**Exercise requirements:** Whenever a line of the records below contains the word "Delivered", copy that line.

**Dataset records:**
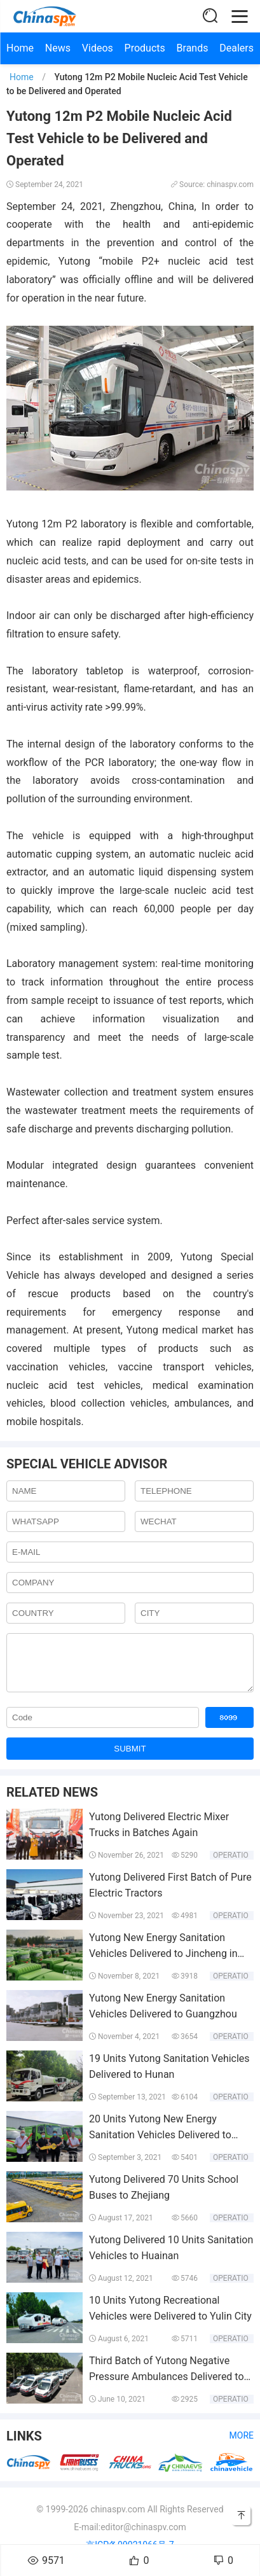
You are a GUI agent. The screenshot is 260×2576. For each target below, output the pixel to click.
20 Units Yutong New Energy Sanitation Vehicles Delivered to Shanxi (160, 2144)
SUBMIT (130, 1758)
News (58, 48)
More (241, 2445)
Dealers (236, 48)
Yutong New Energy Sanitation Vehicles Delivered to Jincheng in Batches (163, 1963)
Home (20, 48)
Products (145, 48)
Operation (233, 1864)
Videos (97, 48)
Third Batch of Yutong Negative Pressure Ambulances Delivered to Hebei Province (166, 2386)
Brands (193, 48)
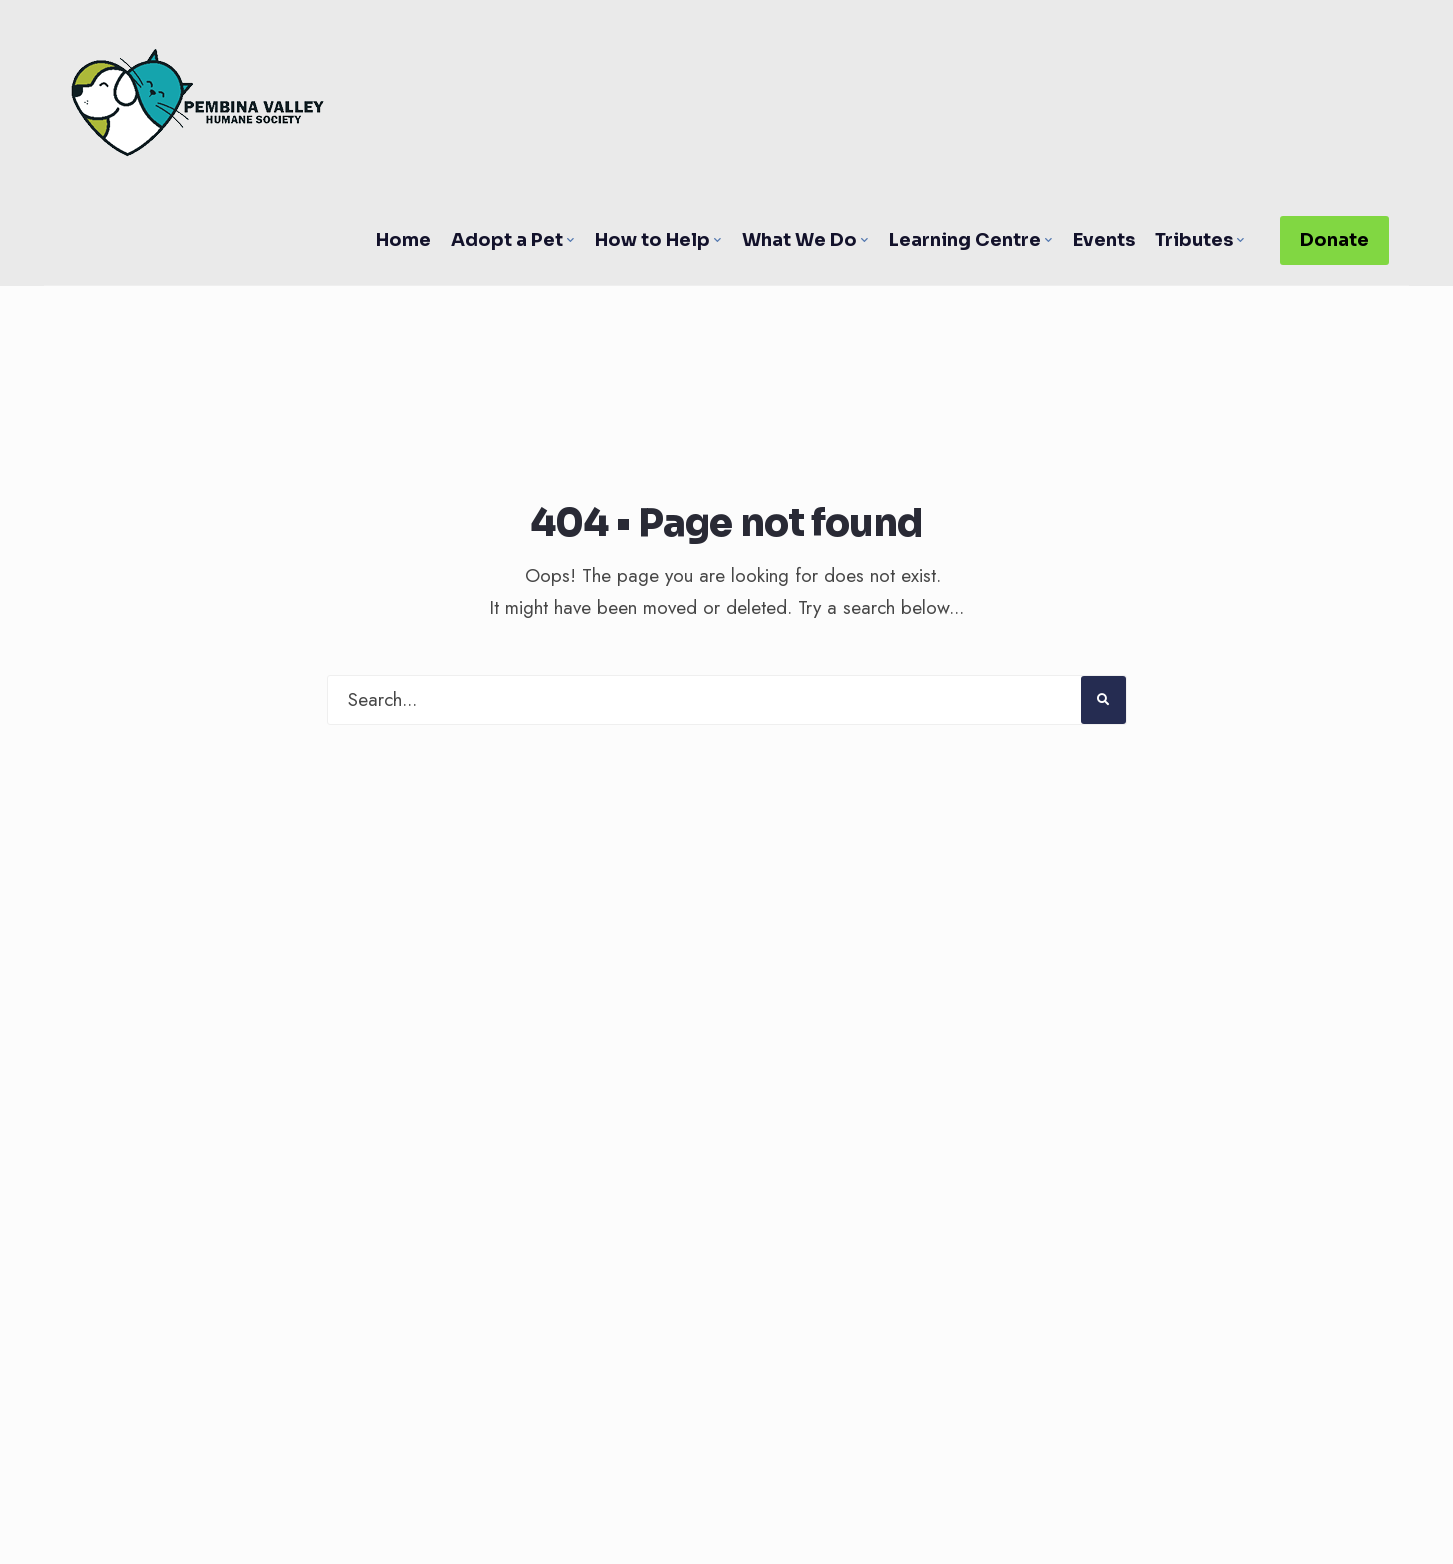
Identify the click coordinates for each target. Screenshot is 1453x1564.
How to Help (652, 240)
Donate (1334, 240)
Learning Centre (965, 240)
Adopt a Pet (507, 240)
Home (403, 240)
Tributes (1194, 240)
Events (1104, 240)
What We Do (799, 240)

**Result:**
20 Units Yutong New Energy Sanitation Vehicles Delivered to Shanxi (160, 2144)
Yutong New Energy Sanitation Vehicles Delivered to Jincheng in Batches (163, 1963)
Third Batch of Yutong Negative Pressure Ambulances Delivered to Hebei Province (166, 2386)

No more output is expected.